Par ailleurs, pour parler de la forme, j’ai trouvé quelques difficultés dans les temps de la narration avec notamment quelques oscillations entre une narration au passé et au présent comme ici :
“Le geste impérieux et silencieux de ma mère m’avait troublé. C’est donc le cœur palpitant que j’ai observé le glissement du large ruban. D’abord, on n’a pas compris ce qui se découvrait, mais une fois le brassard ôté, est clairement apparu à nos regards incrédules un tatouage représentant un chat ithyphallique debout sur les pattes arrière sous lequel était écrit en alphabet latin le prénom « Marguerite ».”
Tu passes du plus-que-parfait au passé simple puis au présent dans une même série de descriptions. Je pense que tu gagnerais à harmoniser les temps.

J’espère que je ne suis pas trop rude dans mon conseil.

Je suis curieuse de la suite…
AlaindeVirton
Posté le 18/12/2024
Bonjour Syle.
Merci d'avoir eu le courage de te jeter à l'eau la première pour commenter mon travail.
Comme tu vois, je procède comme toi : je plonge le lecteur dans l'énigme de l'histoire immédiatement. C'est une méthode que j'aime assez.

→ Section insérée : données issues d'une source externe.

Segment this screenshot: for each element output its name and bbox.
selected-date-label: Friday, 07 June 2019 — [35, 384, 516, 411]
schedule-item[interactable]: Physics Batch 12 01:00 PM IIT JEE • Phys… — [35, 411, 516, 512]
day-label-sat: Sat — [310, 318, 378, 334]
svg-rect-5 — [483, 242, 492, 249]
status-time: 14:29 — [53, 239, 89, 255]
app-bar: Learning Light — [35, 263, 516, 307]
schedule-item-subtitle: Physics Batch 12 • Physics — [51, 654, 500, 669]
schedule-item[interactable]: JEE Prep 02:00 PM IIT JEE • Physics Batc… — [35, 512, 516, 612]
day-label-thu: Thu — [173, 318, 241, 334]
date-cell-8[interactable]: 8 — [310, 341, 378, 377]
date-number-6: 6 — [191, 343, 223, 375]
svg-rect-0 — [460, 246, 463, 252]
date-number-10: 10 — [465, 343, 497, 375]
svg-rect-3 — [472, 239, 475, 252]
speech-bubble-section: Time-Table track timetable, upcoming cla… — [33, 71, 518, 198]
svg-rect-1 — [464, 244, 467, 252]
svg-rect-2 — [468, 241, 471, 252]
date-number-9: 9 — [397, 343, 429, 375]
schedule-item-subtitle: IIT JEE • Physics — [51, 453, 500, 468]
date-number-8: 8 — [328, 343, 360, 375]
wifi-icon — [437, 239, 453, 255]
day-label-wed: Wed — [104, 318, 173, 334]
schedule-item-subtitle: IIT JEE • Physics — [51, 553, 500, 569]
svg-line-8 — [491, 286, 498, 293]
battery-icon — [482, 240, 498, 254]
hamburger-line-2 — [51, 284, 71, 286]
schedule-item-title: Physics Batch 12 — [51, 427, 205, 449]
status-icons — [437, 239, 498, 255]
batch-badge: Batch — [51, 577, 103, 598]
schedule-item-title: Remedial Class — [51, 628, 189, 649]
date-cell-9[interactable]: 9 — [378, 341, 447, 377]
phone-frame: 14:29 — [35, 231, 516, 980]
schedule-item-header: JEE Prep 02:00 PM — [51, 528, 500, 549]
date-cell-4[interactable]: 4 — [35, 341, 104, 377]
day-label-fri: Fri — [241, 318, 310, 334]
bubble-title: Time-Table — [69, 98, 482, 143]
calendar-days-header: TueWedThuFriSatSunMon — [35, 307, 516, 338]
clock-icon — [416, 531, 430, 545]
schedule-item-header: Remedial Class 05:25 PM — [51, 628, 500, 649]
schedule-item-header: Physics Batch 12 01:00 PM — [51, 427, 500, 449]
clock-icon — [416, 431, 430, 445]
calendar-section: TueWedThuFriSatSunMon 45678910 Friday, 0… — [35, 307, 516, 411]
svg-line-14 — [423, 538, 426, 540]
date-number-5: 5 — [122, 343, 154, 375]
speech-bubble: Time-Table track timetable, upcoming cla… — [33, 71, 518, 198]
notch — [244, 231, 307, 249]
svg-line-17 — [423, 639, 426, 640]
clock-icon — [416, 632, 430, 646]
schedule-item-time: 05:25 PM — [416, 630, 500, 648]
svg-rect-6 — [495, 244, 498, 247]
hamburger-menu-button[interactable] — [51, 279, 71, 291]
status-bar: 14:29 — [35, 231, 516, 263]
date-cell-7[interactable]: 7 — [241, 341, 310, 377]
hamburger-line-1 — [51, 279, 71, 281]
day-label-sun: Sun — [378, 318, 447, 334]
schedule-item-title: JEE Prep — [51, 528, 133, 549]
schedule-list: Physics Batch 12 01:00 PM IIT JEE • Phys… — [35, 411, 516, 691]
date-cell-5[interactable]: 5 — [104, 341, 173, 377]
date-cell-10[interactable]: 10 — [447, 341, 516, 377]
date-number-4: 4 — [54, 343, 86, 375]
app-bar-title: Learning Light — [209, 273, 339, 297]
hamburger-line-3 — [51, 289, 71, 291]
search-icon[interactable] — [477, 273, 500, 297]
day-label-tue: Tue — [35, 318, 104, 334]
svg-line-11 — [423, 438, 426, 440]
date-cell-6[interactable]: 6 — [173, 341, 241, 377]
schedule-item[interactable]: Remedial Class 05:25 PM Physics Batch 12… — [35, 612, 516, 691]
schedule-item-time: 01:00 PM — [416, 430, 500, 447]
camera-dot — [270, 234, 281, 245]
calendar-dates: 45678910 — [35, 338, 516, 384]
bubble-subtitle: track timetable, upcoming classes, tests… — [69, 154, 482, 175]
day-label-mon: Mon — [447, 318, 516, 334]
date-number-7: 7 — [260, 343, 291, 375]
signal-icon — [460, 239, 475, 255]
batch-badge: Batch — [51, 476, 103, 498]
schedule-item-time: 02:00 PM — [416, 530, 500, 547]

Quant à l'orthographe, la concordance des temps est un problème. J'avais relu les pages de Grevisse sur le sujet, mais il semble que ce soit insuffisant. J'y serai attentif. Merci.
A bientôt.
AlaindeVirton
Posté le 18/12/2024
Ah ! oui, je vois. "C'est donc" est au présent. Que mettre à la place ? Ce n'est pas simple. L'imparfait, ça ne va pas, ni le passé composé. Les deux sont moches. Le passé simple conviendrait, mais alors c'est le passé composé qui suit qui ne va plus. Je pourrais contourner le problème : « Mes palpitations cardiaques se sont donc emballées alors que j’observais… » Ou quelque chose du genre. J'y réfléchirai mieux quand je reverrai le texte. Le travail sur l'ensemble du roman va prendre un an facile. Merci et à bientôt.
AlaindeVirton
Posté le 18/12/2024
Voilà, j'ai fait un essai.
AlaindeVirton
Posté le 18/12/2024
Tout compte fait, je reviens en arrière car je crois que la forme emphatique "c'est...que" est invariable. Je remets le texte originel et j'approfondis mes recherches.